True allergic reactions to local anesthetics are rare. Side effects of local anesthesia, when they occur, are typically due to high systemic absorption. Patients may experience lightheadedness or central nervous system effects (in extreme cases, seizures or drowsiness) and cardiovascular effects (low blood pressure or arrhythmia) if too much anesthetic enters the bloodstream. Including epinephrine constricts blood vessels and reduces absorption, though it may cause transient heart palpitations or jitteriness.

Overall, with skilled application of topical and local anesthesia, most patients tolerate office procedures well, often reporting only mild pressure or moments of discomfort rather than pain. The ability to achieve profound local anesthesia is what makes complex office procedures feasible in awake patients. Some practitioners also offer a mild sedative (such as a low-dose benzodiazepine) for anxious patients. Ensuring the patient is adequately numb and at ease is critical; this not only improves the patient experience but also allows the surgeon to work meticulously without time pressure.

Mometasone Implants

Chronic rhinosinusitis, especially with nasal polyps (CRSwNP), often requires prolonged anti-inflammatory treatment. Mometasone-eluting sinus implants are a novel therapy that enables targeted steroid delivery in the sinuses over a period of weeks to months. These bioabsorbable implants (e.g., Propel® and SINUVA®) slowly release mometasone furoate, a corticosteroid, to reduce inflammation and polyp regrowth. They are placed endoscopically into the sinus cavities—often the ethmoid sinus—either during an office visit or at the end of sinus surgery.

Propel implants come in assorted sizes (standard, Mini, Contour), but each carries 370 µg of mometasone. They expand to prop open sinus passageways while delivering the drug locally. Propel is typically used after surgical sinus opening (e.g., post-ethmoidectomy) to improve healing and keep the sinus open. SINUVA, by contrast, contains a larger steroid dose (1350 µg) and is specifically indicated for patients with recurrent polyps after prior surgery; it is inserted in the office into an existing ethmoid cavity and releases steroid over approximately 90 days.

Clinical outcomes are encouraging. In a key randomized trial (RESOLVE II), the SINUVA implant significantly improved nasal congestion and reduced polyp size compared to a sham procedure. Many patients experience noticeable improvement in nasal breathing and a reduction in the need for oral steroids or revision surgery for polyps in the months following implant placement.

The advantage of these implants is targeted therapy: delivering a high concentration of steroid exactly where it is needed (in the sinuses) while minimizing systemic exposure (and thus reducing side effects like those from oral steroids). They effectively turn a surgical cavity into a drug reservoir. Being able to place them in the office is another advantage—a quick endoscopic procedure can postpone or obviate the need for another full surgery.

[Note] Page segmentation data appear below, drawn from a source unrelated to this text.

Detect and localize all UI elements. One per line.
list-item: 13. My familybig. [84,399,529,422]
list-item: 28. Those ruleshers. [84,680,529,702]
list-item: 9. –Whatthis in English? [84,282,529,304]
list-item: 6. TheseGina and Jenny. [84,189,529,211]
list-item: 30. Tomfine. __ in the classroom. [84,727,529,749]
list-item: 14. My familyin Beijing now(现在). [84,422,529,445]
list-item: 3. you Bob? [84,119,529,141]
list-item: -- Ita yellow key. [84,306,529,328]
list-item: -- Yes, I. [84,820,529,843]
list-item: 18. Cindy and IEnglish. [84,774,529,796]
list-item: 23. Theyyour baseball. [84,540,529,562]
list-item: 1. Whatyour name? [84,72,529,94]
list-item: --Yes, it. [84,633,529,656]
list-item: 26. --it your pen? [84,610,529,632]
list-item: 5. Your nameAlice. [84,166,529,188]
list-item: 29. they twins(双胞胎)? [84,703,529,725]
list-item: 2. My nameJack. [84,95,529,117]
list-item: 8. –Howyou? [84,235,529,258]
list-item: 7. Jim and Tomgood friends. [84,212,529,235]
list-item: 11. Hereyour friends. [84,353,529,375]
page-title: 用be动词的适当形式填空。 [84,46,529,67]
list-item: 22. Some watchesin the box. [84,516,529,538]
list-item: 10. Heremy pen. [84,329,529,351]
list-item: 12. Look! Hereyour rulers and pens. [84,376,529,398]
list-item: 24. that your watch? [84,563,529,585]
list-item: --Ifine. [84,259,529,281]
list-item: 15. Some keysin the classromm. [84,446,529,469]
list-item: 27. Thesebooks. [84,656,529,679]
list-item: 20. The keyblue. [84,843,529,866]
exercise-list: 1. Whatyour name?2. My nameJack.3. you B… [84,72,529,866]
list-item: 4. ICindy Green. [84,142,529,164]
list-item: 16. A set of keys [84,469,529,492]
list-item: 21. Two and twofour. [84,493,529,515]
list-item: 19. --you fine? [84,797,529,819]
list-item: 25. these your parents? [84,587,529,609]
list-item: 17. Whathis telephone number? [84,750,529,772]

However, not all patients are candidates. These tools are intended for those who have already had sinus surgery and who are experiencing polyp recurrence or inflammation that is not controlled by sprays or medication alone. In unoperated sinuses, the natural openings are too small for these implants. Also, while the implants relieve inflammation, they do not physically remove polyps or debris. So, if a patient has large polyps or osteitic bone, they might still need surgical debridement in addition to steroid therapy.

Balloon Sinus Ostial Dilation

Balloon sinus ostial dilation is a minimally invasive technique to widen the drainage pathways of the paranasal sinuses without traditional cutting instruments. Instead of removing tissue, a small balloon catheter is inserted into the natural sinus opening and inflated to gently fracture thin bone and stretch the opening wider. This procedure can be performed in-office under local anesthesia, offering symptomatic relief for selected patients with chronic sinusitis.

The appeal of balloon dilation lies in its simplicity and safety. Because it preserves the mucosa and just remodels the existing anatomy, there is usually minimal bleeding and a faster recovery compared to endoscopic sinus surgery. Many patients return to normal activity within 24–48 hours.

Balloon sinuplasty is most effective for patients with mild to moderate chronic sinusitis confined to specific sinuses, as well as for cases of sinus outflow tract scarring or recurrent blockage where a touch-up procedure can delay more invasive surgery. It spares healthy tissue and can be repeated if necessary. However, it is not appropriate for severe polyposis or pan-sinusitis where extensive disease needs removal; in those cases, traditional endoscopic sinus surgery is required. It also cannot address problems like large nasal polyps, significant septal deviation, or tumors. Patient selection is crucial: A careful CT scan evaluation ensures that the disease is of the type that a balloon can adequately treat (e.g., narrowed sinus ostia without diffuse mucosal disease).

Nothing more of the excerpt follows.